The publication alleged that Indian agencies did not pursue the case despite the existence of documents.
“It involves offshore companies, dubious contracts and ‘false’ invoices. Mediapart can reveal that detectives from India’s federal police force, the Central Bureau of Investigations (CBI), and colleagues from the Enforcement Directorate (ED), which fights money laundering, have had proof since October 2018 that Dassault paid at least €7.5 million in secret commissions to middleman Sushen Gupta,” Hindustan Times quoted Mediapart in a report.
The publication had reported in April that a French judge was appointed to probe into the allegations of “corruption and favouritism” in the deal. It claimed that it has documents which show Dassault and its industrial partner Thales paid several million euros to “middleman” Gupta to secure the deal.
“According to an accounts spreadsheet belonging to Sushen Gupta, an entity called simply ‘D’, which is a code he regularly used to designate Dassault, paid €14.6 million to Interdev in Singapore over the period 2004-2013,” the report said.

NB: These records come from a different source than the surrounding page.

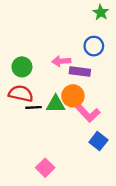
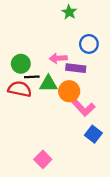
green star: (101, 12) -> (69, 12), moved
green triangle: (56, 104) -> (48, 84), moved
black line: (34, 107) -> (32, 77), moved

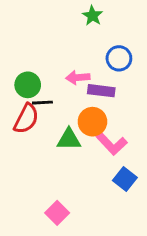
green triangle: (48, 84) -> (69, 139), moved
red semicircle: (20, 89) -> (26, 119), turned 105

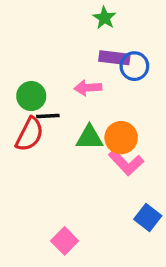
purple rectangle: (101, 91) -> (114, 58), moved
orange circle: (92, 122) -> (121, 138), moved
green triangle: (69, 139) -> (89, 138), moved
blue square: (125, 179) -> (148, 217), moved

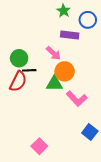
blue circle: (134, 66) -> (88, 20), moved
pink arrow: (88, 88) -> (53, 53), turned -133
orange circle: (121, 138) -> (65, 71), moved

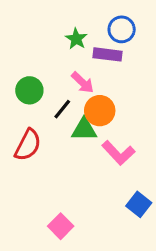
green star: (64, 11) -> (76, 39), moved
blue circle: (88, 20) -> (122, 29), moved
black line: (29, 70) -> (62, 109), moved, turned -48
red semicircle: (18, 81) -> (28, 145), moved

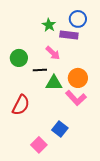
black line: (62, 109) -> (40, 70), turned 48
orange circle: (100, 111) -> (78, 78), moved
red semicircle: (28, 145) -> (21, 105), moved
blue square: (139, 204) -> (60, 129), moved

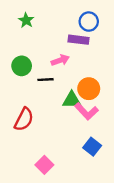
green star: (49, 25) -> (26, 20), moved
pink arrow: (53, 53) -> (60, 60), turned -63
green triangle: (54, 83) -> (72, 100), moved
blue square: (60, 129) -> (92, 147), moved

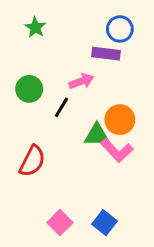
black line: (45, 80) -> (61, 107), turned -56
blue square: (92, 147) -> (104, 223), moved

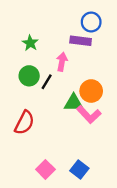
green star: (35, 27) -> (30, 43), moved
pink arrow: (81, 81) -> (62, 62), turned -60
green circle: (29, 89) -> (29, 76), moved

Another report by Mediapart in April said Dassault paid €1 million to Gupta for manufacturing 50 large replica models of Rafale jets, even though the planemaker provided inspectors of French anti-corruption agency Agence Française Anticorruption no proof that these models were made.
India inked an $8.7 billion deal with the French government in 2015 to buy 36 Rafale jets replacing 2012 Congress-led United Progressive Alliance (UPA) government’s decision to buy 126 Rafale aircraft, 108 of which were to be made in India by the state-owned Hindustan Aeronautics Ltd (HAL).
The Indian government has declined to disclose details of the price citing confidentiality agreement with France and strategic reasons.
The Supreme Court also observed that it did not find anything wrong in the deal.